▶ **WORK TO COMPLETE**
Only the line containing "市加快筹建国际医学开放试验区，希望此次考察能为桂" and the lines after it, through the end of the entries, should be output exactly.

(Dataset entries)
══════════
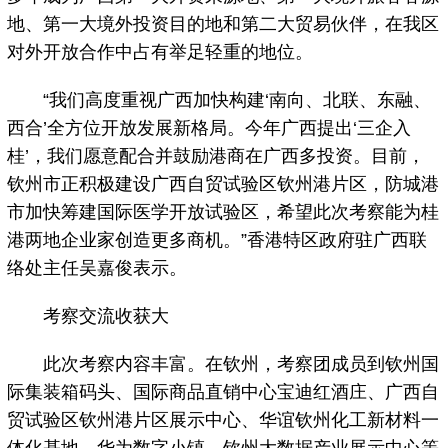
地、第一大境外投资目的地和第二大贸易伙伴，在我区
对外开放合作中占有举足轻重的地位。
“我们高度重视广西加快构建‘南向、北联、东融、
西合’全方位开放发展新格局。今年广西提出‘三企入
桂’，我们愿意配合并鼓励港商在广西多投资。目前，
钦州市正积极建设广西自贸试验区钦州港片区，防城港
市加快筹建国际医学开放试验区，希望此次考察能为桂
港两地企业家创造更多商机。”香港特区政府驻广西联
络处主任吴嘉俊表示。
考察交流收获大
此次考察内容丰富。在钦州，考察团成员到钦州国
际集装箱码头、国际商品直销中心宝迪红酒庄、广西自
贸试验区钦州港片区展示中心、华谊钦州化工新材料一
══════════
▶ **EXERCISE ANSWER**
市加快筹建国际医学开放试验区，希望此次考察能为桂
港两地企业家创造更多商机。”香港特区政府驻广西联
络处主任吴嘉俊表示。
考察交流收获大
此次考察内容丰富。在钦州，考察团成员到钦州国
际集装箱码头、国际商品直销中心宝迪红酒庄、广西自
贸试验区钦州港片区展示中心、华谊钦州化工新材料一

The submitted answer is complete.